Newburyport Bank
- Company type: Privately held company
- Industry: Banking
- Founded: April 1854; 172 years ago
- Headquarters: Newburyport, Massachusetts, United States
- Number of locations: 11 Branches
- Key people: Lloyd Hamm Jr, President & CEO Timothy Felter, CFO
- Total assets: $1.032 billion (2019)
- Total equity: $128 million (2019)
- Website: www.newburyportbank.com

= Newburyport Five Cents Savings Bank =

Newburyport Five Cents Savings Bank, doing business as Newburyport Bank, is a U.S. bank headquartered in Newburyport, Massachusetts. The bank has 11 branches, including 6 in Essex County, Massachusetts, 2 in Portsmouth, New Hampshire, as well as branches in the cities of Dover, Exeter, and Hampton, New Hampshire.

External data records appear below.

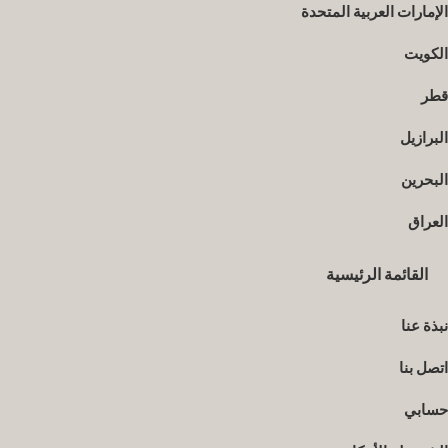
الإمارات العربية المتحدة
الكويت
قطر
البرازيل
البحرين
العراق
القائمة الرئيسية
نبذة عنا
اتصل بنا
حسابي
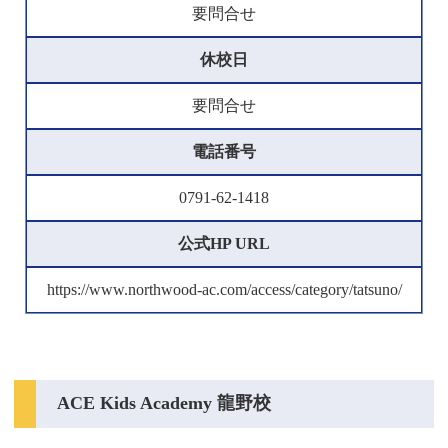
要問合せ
休校日
要問合せ
電話番号
0791-62-1418
公式HP URL
https://www.northwood-ac.com/access/category/tatsuno/
ACE Kids Academy 龍野校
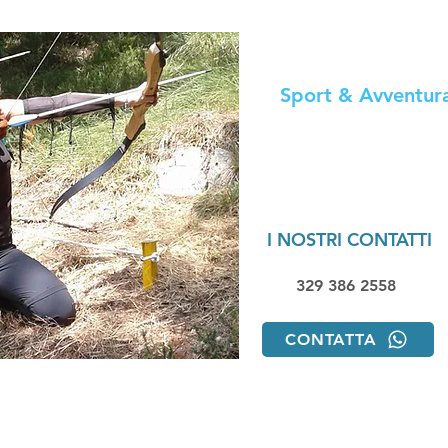
Adventure Archer
Sport & Avventur
I NOSTRI CONTATTI
329 386 2558
CONTATTA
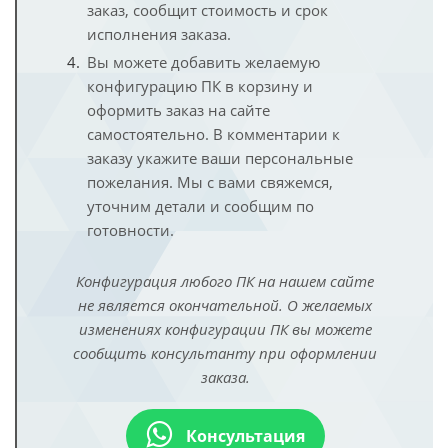
заказ, сообщит стоимость и срок
исполнения заказа.
Вы можете добавить желаемую
конфигурацию ПК в корзину и
оформить заказ на сайте
самостоятельно. В комментарии к
заказу укажите ваши персональные
пожелания. Мы с вами свяжемся,
уточним детали и сообщим по
готовности.
Конфигурация любого ПК на нашем сайте
не является окончательной. О желаемых
изменениях конфигурации ПК вы можете
сообщить консультанту при оформлении
заказа.
Консультация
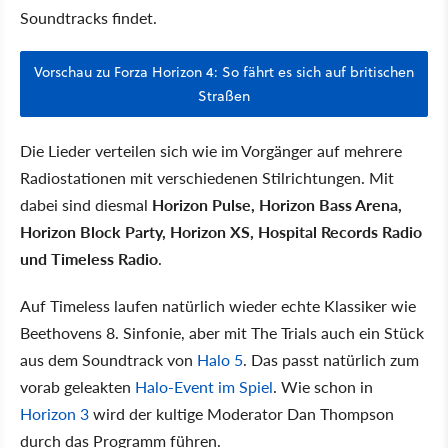
Soundtracks findet.
Vorschau zu Forza Horizon 4: So fährt es sich auf britischen
Straßen
Die Lieder verteilen sich wie im Vorgänger auf mehrere
Radiostationen mit verschiedenen Stilrichtungen. Mit
dabei sind diesmal
Horizon Pulse, Horizon Bass Arena,
Horizon Block Party, Horizon XS, Hospital Records Radio
und Timeless Radio
.
Auf Timeless laufen natürlich wieder echte Klassiker wie
Beethovens 8. Sinfonie, aber mit The Trials auch ein Stück
aus dem Soundtrack von
Halo 5
. Das passt natürlich zum
vorab geleakten
Halo-Event im Spiel
. Wie schon in
Horizon 3
wird der kultige Moderator Dan Thompson
durch das Programm führen.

The bank got its name from its minimum opening deposit of five cents at the time the bank was founded in 1854.

==History==
The bank was founded in April 1854.

In March 2011, bank president Richard Eaton retired and Janice Morse was named president and chief executive officer of the bank.

In May 2011, the bank petitioned regulators to allow to reorganize into a mutual savings bank.

In May 2012, the bank established a $400,000 scholarship fund to support local athletes.

In 2013, the bank opened 2 locations in Portsmouth, New Hampshire.

In March 2018, Janice Morse retired and Lloyd Hamm Jr. was selected as president

In March 2019 the bank changed its name to Newburyport Bank, also redesigning its logo and branding.